United States Bankruptcy Court, M.D. Florida, Tampa Division
May 15, 1989
100 B.R. 576 (Bankr. M.D. Fla. 1989)

Opinion

Bankruptcy No. 86-3060-8B7. Adv. No. 88-142-8P7.

May 15, 1989.

Eric E. Ludin, for plaintiff.

R. John Cole, II, Sarasota, Fla., for defendant.


FINDINGS OF FACT, CONCLUSIONS OF LAW MEMORANDUM OPINION


THIS IS a Chapter 7 case, and the matter under consideration is the dischargeability vel non of a debt allegedly owed by Ronald C. Hicks, Sr. (Debtor), to Bankers Trust Company (Plaintiff), the Plaintiff who instituted this adversary proceeding. The claim of nondischargeability is asserted in what ostensibly appears to be an amended two-count Complaint, but which is, in fact, a one-count Complaint based upon § 523(a)(6) of the Bankruptcy Code. The claim of nondischargeability is based on the allegation that the Debtor converted monies allegedly the property of the Plaintiff. The prayer for relief in Count II seeks a determination by this Court of the amount of the judgment to be entered, if one is entered in favor of the Plaintiff. The facts as developed at the final evidentiary hearing and which are relevant to the remaining issue are as follows:

At the time relevant to the matter under consideration, the Debtor applied for and obtained a loan in the amount of $20,000.00 from Barnett Bank of Southwest Florida (Barnett). In connection with this transaction, the Debtor executed a promissory note in favor of Barnett which was secured by 100 shares of stock which the Debtor owned in General Foods Corporation (Plaintiff's Exh. No. 8). In October 1985, as part of a merger agreement between General Foods Corporation and Phillip Morris Company, a tender offer was made by the Phillip Morris Company which contemplated the purchasing of the shares in General Foods Corporation for $120.00 per share. Barnett, who had possession of the shares in General Food Corporation, forwarded the shares to the Plaintiff who, as the financial conduit for the merger, exchanged the shares of stock, for $120.00 per share.

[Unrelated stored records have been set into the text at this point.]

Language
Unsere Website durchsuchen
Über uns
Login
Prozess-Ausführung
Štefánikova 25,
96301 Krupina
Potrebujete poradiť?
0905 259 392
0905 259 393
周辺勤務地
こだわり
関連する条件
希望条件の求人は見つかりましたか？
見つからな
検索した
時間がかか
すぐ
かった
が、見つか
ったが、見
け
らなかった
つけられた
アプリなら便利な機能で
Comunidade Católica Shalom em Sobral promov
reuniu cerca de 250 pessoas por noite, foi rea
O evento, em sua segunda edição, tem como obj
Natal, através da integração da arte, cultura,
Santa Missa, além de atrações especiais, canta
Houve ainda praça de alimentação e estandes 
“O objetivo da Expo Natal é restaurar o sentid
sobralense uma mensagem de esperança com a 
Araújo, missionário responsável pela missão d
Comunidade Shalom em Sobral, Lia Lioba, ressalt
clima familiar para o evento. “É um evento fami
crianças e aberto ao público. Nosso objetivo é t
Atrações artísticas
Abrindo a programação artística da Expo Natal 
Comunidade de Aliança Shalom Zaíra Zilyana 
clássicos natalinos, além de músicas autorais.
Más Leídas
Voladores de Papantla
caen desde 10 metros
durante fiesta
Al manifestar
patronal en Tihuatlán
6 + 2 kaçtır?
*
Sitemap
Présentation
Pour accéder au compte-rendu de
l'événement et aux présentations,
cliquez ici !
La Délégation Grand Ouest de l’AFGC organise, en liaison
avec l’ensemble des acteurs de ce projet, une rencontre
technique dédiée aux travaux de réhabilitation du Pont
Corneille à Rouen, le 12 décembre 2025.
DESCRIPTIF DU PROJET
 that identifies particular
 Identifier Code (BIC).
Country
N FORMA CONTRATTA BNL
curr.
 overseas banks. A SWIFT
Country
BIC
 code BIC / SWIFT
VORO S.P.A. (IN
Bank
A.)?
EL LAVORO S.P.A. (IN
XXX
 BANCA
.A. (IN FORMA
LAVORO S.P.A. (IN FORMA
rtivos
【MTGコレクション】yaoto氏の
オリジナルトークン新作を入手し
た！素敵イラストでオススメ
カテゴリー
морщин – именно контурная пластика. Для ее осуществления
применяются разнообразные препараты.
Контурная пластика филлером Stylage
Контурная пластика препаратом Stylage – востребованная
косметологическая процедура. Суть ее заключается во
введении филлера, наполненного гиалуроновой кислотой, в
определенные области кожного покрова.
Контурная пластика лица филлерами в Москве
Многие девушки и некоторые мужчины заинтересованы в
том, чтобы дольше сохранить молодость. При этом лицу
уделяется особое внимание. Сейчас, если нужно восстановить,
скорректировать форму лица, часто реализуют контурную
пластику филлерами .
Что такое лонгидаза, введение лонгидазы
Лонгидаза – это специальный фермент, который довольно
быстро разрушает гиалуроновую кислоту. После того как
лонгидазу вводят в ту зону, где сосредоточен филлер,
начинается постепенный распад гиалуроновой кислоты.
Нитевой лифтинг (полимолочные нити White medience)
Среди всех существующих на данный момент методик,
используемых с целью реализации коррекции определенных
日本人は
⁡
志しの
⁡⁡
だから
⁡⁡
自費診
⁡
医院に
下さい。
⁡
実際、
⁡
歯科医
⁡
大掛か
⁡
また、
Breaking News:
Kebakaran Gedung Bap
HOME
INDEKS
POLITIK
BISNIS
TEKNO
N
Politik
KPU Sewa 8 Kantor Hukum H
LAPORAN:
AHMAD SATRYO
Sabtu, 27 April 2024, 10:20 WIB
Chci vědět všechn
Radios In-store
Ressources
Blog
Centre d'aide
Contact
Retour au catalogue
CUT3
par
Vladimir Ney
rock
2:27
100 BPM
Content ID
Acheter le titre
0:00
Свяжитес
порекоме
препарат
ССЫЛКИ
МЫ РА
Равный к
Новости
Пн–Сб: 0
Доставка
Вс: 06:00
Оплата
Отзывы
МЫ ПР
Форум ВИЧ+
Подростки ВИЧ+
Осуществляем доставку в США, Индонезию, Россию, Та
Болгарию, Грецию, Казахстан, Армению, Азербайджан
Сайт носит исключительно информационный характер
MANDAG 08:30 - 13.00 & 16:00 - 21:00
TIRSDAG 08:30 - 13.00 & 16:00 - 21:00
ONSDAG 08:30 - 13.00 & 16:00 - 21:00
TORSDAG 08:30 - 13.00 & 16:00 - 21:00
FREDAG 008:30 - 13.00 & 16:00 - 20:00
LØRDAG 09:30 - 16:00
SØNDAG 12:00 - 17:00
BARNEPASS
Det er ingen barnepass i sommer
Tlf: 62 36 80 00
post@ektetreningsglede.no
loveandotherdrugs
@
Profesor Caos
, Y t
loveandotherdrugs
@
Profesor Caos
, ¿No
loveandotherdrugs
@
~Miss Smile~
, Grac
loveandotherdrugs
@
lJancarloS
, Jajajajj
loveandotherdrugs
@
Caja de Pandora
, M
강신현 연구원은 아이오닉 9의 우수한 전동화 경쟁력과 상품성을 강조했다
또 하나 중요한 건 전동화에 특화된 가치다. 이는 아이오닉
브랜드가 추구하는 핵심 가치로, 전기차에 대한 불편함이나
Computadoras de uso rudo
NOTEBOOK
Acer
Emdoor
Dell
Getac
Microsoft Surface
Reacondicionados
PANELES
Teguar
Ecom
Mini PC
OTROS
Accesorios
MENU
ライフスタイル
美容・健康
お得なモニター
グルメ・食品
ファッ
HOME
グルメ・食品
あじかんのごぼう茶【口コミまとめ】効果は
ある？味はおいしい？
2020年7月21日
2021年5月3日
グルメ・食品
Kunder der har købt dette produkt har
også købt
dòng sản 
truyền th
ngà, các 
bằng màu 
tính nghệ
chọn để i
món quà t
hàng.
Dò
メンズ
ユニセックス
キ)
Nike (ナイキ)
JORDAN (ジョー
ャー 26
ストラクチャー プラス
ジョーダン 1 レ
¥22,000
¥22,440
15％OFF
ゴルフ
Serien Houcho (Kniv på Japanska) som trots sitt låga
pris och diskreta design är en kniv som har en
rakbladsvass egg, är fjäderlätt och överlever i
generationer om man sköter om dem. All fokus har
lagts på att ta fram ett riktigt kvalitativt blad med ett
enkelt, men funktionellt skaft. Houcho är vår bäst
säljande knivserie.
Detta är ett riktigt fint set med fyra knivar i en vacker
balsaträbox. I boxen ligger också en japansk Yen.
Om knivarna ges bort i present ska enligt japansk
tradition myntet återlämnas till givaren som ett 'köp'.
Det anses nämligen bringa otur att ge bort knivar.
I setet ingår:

It appears that on October 29, 1985, Plaintiff issued a check in the amount of $12,000.00 for the value of the stock. The check was made payable to the Debtor (Plaintiff's Exh. No. 1). It is undisputed that the Debtor deposited this check in his checking account and subsequently wrote checks from this account to pay for sundry purchases and various obligations. On January 24, 1986, Barnett contacted Plaintiff and informed it that they had not received the $12,000.00 and demanded that the Plaintiff reissue another check for the same amount.

On February 20, 1986, the Plaintiff issued a check in the amount of $12,000.00 payable to Barnett and that payment was credited by Barnett to the Debtor's commercial loan account (Plaintiff's Exh. No. 2).

It is the contention of the Plaintiff that the Debtor knew that the check payable to him was issued in error, and that he had no right to retain these funds. The Plaintiff urges that the Debtor's conduct constituted conversion and, therefore, the alleged obligation should be declared nondischargeable pursuant to § 523(a)(6) of the Bankruptcy Code.

As intimated above, the Debtor admits that he did, in fact, apply the funds received from the Plaintiff for his own personal use, and that this use did not include the payment on the outstanding debt he owed to Barnett on account of the previously mentioned loan. The Debtor also denies that at the time he received the check from the Plaintiff, he did not know he remained indebted to Barnett, nor was he aware that the check he received was made payable to him in error. In addition, the Debtor alleges that the Plaintiff was a third-party volunteer in making the second check payable to Barnett and, therefore, the Debtor is not liable for any monies the Plaintiff paid to Barnett.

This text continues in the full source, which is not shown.